The Young King, young Henry, who was crowned during his father’s lifetime, is in many ways the star of Huscroft’s book, which is refreshing, since he’s under-chronicled in popular history (Matthew Strickland’s forthcoming biography of him, also from Yale, will, as the saying goes, fill a much-needed gap). But as was usually the case in his lifetime, it’s Richard the Lionheart who hogs the limelight in these pages, charging off to battle, being poetic, getting captured – even after his agonizing death in April 1199 from a gangrenous wound he still manages to commandeer the narrative, as love of him prompts his sister Joan to exact vengeance on the archer who killed him, even though legend has it that Richard himself forgave the man:
The most direct route from southern France back to Anjou passed through or near Limoges, close to the site of Richard’s death. It could have been around here that the man who shot the fatal bolt was brought before Joan. Having been seized by Mercadier and sent to her, the story goes, it was on Joan’s orders that the nails of his hands and feet were pulled out, he was blinded and then skinned before, still breathing, he was drawn by a team of horses. It was behaviour such as this that led the writer of this graphic account to describe Joan as ‘a woman whose masculine spirit transcended the weakness of her sex.’
In this instance and quite a few others like it throughout his book, Huscroft is clearly intending that “the story goes” to blanket over a multitude of potential questions.

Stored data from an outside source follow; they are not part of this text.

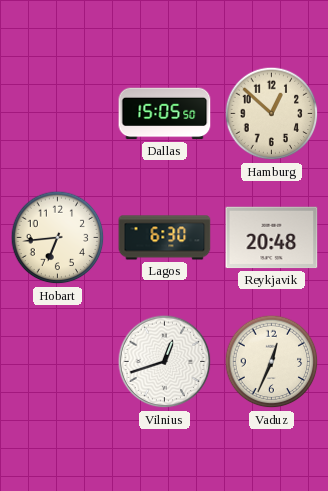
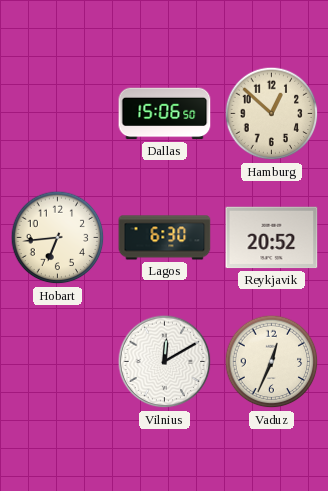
Dallas: 15:05 -> 15:06
Reykjavik: 20:48 -> 20:52
Vilnius: 12:42 -> 12:10
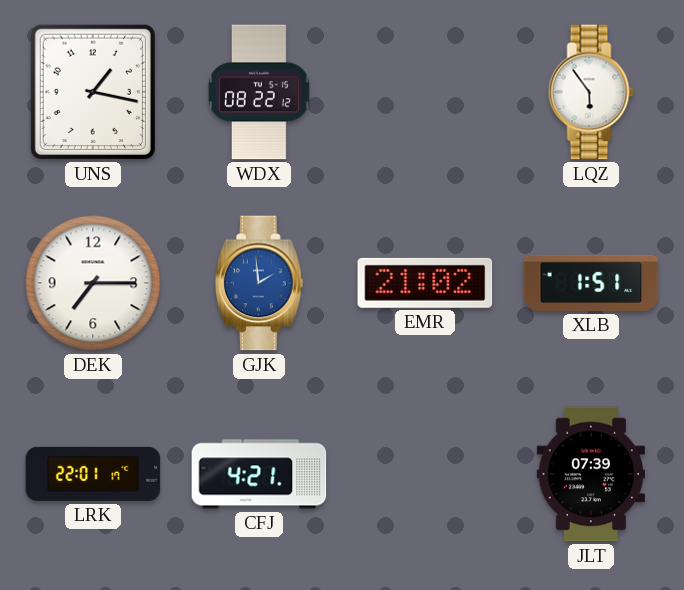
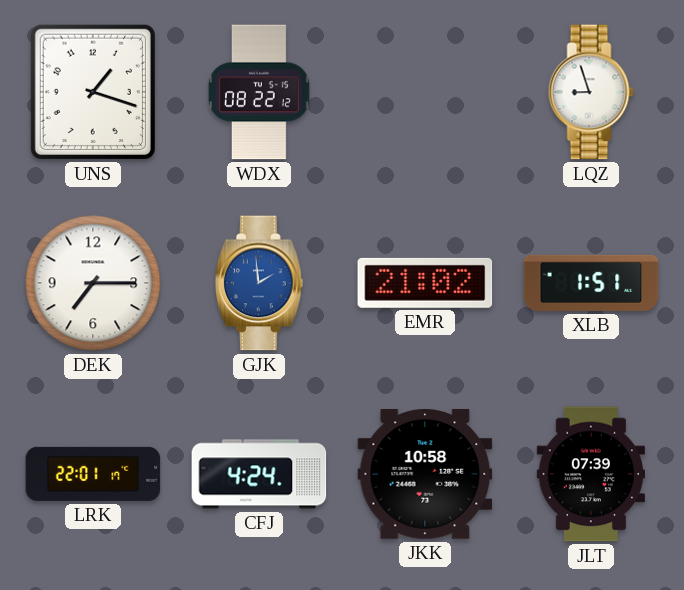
UNS: 1:17 -> 1:18
LQZ: 5:54 -> 8:57
CFJ: 4:21 -> 4:24
JKK: none -> 10:58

Here, the writer of this graphic account – which is only a little more believable than would be an account of Joan killing the man with a team of dragons under her telepathic command – is Roger of Howden, an Angevin chronicler known for his unreadable sobriety; the account isn’t much like him, which not only decreases its reliability but calls for a bit more contextualization than Huscroft tends to give it.
But then, Tales from the Long Twelfth Century is obviously intended to be more of a Chaucerian romp through the annals than an in-depth work of historical analysis (even the chapter titles reflect this, “The Disciple’s Tale,” “The Warrior’s Tale,” etc.). It’s unfailingly lively and personal, and it seizes on most of the flashier promise of King Henry and his riotous times. It’s the kind of book in which a few “the story goes” are not only expected but welcome.